THE PROBLEM: Of the lines below, write out exactly those from the line with "le contrôle des" through the line with "комнате вы ни", both included, and skip the rest.

INPUT DATA:
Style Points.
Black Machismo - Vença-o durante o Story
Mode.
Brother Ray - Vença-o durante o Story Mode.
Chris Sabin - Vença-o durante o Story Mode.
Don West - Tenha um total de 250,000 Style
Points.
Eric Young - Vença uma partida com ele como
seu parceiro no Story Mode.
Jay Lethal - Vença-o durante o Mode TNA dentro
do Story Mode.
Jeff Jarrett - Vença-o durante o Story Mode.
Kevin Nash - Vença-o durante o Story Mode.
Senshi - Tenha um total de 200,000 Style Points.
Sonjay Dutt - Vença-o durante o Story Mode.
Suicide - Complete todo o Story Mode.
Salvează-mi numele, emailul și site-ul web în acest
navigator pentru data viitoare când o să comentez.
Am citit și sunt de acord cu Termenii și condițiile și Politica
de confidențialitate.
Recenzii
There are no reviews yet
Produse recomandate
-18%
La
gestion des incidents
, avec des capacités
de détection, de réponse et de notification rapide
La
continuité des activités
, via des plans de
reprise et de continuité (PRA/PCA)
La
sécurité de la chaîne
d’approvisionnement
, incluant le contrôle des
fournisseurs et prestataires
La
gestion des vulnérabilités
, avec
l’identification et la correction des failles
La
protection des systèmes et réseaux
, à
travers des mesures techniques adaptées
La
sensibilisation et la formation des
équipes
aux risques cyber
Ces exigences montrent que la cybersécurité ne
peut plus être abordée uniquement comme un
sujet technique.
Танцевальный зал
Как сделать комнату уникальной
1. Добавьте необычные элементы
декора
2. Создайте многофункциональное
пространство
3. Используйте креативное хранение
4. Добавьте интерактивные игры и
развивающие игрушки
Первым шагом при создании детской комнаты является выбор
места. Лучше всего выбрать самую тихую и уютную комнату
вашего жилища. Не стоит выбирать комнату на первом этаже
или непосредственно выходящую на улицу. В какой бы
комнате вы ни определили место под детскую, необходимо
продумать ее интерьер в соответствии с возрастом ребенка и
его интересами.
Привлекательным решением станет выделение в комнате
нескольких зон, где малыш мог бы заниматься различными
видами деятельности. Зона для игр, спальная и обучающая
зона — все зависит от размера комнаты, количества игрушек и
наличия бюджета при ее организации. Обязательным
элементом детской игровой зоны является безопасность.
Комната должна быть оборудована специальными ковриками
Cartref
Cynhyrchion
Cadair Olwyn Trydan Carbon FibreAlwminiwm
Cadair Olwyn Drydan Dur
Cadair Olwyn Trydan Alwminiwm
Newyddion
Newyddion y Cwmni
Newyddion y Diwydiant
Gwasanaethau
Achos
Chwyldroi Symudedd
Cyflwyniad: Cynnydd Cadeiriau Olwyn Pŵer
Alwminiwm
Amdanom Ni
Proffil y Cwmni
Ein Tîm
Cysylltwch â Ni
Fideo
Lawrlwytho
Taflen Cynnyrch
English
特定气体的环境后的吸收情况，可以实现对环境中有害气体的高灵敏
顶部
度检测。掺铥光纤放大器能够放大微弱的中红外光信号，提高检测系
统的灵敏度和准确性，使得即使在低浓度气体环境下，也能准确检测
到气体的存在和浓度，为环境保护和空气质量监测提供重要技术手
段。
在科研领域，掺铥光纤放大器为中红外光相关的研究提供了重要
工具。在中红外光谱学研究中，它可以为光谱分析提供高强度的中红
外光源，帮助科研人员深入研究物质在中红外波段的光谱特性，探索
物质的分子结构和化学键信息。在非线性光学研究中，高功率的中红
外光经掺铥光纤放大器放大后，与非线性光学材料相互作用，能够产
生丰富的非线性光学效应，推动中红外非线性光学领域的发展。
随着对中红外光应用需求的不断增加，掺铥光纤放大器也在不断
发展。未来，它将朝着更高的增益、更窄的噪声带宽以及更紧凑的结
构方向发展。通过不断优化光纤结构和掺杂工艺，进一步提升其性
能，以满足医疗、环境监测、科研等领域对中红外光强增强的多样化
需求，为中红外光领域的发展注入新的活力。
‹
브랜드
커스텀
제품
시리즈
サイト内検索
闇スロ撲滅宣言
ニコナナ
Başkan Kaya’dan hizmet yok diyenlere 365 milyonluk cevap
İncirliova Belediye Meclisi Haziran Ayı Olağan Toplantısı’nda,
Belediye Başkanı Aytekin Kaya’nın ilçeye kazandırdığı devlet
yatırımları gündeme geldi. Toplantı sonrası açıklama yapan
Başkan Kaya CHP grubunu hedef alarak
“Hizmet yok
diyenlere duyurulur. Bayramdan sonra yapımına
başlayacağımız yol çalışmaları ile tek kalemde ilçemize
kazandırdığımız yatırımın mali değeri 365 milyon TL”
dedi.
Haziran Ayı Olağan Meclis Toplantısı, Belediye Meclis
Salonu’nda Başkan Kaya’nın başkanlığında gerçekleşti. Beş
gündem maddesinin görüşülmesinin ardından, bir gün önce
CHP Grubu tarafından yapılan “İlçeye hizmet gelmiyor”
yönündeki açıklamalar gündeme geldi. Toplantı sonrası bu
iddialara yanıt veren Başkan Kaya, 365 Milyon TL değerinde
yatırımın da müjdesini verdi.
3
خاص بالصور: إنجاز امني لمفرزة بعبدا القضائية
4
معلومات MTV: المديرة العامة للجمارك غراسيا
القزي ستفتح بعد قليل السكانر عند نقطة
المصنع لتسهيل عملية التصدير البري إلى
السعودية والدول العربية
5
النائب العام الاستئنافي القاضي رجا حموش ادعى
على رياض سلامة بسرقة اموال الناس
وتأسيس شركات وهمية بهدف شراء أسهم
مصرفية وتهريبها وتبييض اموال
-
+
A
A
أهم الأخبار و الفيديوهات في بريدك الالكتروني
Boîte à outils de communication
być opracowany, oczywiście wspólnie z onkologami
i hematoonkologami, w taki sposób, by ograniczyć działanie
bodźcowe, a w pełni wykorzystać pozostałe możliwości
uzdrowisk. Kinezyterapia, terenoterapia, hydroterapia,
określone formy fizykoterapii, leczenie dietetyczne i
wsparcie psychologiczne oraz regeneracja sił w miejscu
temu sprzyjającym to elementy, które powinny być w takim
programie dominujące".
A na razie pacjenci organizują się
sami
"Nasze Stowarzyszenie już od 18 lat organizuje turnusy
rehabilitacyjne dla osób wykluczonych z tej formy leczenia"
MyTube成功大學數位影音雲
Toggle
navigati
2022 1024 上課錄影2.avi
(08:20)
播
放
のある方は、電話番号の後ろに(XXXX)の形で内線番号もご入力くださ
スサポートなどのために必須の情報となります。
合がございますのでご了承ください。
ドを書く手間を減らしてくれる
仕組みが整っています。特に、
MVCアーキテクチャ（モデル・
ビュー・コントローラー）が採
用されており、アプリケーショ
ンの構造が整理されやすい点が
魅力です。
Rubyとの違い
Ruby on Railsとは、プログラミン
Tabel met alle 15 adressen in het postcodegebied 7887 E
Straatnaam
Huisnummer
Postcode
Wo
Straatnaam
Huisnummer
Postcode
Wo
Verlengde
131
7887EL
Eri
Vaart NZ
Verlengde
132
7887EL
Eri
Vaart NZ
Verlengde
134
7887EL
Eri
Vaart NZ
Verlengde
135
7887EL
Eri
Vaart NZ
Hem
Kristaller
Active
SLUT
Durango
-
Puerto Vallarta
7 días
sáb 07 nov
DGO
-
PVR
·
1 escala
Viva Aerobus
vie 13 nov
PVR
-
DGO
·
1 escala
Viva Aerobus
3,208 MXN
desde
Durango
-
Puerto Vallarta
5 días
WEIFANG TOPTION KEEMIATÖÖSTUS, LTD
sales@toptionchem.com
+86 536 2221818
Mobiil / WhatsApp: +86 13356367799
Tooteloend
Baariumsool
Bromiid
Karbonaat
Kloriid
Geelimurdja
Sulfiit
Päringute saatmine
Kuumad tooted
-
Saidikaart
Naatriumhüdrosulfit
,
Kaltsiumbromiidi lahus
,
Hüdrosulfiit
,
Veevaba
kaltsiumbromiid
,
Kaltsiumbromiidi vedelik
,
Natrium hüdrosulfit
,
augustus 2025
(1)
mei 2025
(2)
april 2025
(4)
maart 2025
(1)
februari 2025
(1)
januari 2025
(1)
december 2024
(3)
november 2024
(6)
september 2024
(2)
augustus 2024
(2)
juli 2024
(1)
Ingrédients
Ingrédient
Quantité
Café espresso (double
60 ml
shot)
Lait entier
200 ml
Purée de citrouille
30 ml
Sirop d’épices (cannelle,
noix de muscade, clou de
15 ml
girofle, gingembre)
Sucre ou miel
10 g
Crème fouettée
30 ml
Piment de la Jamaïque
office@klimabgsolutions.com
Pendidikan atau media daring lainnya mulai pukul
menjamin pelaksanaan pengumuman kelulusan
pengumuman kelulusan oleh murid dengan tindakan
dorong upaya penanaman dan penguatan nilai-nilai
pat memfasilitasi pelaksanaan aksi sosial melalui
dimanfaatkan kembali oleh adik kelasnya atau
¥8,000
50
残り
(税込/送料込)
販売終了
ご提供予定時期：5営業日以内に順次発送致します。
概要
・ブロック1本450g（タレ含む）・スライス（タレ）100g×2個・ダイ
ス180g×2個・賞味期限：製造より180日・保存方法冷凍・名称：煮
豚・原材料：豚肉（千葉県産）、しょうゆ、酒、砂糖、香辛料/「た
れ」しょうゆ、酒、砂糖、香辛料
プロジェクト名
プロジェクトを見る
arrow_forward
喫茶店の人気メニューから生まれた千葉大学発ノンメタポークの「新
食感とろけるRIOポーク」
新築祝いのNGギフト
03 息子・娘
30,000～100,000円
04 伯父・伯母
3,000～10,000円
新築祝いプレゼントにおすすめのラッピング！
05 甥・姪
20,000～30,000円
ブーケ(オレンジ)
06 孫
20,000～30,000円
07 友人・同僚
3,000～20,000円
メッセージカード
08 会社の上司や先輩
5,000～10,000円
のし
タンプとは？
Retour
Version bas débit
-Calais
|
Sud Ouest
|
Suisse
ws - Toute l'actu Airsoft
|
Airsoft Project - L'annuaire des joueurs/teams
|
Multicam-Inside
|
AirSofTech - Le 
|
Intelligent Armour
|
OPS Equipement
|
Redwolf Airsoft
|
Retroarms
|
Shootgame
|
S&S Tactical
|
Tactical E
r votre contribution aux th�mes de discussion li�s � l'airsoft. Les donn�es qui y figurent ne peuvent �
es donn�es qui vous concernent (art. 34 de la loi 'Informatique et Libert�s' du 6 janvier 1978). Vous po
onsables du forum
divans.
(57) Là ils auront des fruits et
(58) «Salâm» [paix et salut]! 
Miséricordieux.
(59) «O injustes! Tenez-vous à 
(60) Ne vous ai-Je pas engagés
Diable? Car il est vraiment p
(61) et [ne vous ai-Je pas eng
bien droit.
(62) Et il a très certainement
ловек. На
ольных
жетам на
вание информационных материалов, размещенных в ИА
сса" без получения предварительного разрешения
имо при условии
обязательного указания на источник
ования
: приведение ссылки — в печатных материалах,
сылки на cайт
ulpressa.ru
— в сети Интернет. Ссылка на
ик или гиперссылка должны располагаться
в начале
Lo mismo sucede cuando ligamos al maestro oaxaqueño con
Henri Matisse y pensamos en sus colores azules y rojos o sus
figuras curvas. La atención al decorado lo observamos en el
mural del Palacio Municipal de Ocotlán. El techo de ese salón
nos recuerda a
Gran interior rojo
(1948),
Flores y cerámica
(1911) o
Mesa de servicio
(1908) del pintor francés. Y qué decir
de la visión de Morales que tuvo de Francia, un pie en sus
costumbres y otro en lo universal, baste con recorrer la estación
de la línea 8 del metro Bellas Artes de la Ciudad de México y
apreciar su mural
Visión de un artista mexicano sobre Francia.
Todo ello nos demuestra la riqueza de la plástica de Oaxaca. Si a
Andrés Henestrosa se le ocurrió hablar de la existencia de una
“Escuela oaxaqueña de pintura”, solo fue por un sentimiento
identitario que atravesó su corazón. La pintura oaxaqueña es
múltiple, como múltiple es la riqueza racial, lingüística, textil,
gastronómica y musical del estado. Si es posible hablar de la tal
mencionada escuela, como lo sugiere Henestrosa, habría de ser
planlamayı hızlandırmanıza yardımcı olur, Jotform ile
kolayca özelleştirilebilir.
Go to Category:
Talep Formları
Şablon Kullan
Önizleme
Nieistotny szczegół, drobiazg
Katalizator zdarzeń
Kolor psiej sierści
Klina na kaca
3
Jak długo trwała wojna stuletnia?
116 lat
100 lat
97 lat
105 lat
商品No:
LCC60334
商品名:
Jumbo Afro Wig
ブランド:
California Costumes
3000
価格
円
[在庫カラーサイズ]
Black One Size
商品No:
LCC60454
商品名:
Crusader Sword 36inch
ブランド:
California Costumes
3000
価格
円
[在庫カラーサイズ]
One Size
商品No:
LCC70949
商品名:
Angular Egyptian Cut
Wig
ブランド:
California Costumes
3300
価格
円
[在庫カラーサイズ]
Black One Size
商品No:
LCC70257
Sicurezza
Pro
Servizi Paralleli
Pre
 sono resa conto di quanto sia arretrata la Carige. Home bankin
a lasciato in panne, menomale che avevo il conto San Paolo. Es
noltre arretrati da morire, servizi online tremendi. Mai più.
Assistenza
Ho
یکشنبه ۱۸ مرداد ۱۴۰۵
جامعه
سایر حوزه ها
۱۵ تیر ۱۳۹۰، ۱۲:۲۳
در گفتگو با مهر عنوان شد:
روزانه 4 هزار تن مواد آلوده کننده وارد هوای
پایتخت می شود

RESULT OF THIS TASK:
, incluant le contrôle des
fournisseurs et prestataires
La
gestion des vulnérabilités
, avec
l’identification et la correction des failles
La
protection des systèmes et réseaux
, à
travers des mesures techniques adaptées
La
sensibilisation et la formation des
équipes
aux risques cyber
Ces exigences montrent que la cybersécurité ne
peut plus être abordée uniquement comme un
sujet technique.
Танцевальный зал
Как сделать комнату уникальной
1. Добавьте необычные элементы
декора
2. Создайте многофункциональное
пространство
3. Используйте креативное хранение
4. Добавьте интерактивные игры и
развивающие игрушки
Первым шагом при создании детской комнаты является выбор
места. Лучше всего выбрать самую тихую и уютную комнату
вашего жилища. Не стоит выбирать комнату на первом этаже
или непосредственно выходящую на улицу. В какой бы
комнате вы ни определили место под детскую, необходимо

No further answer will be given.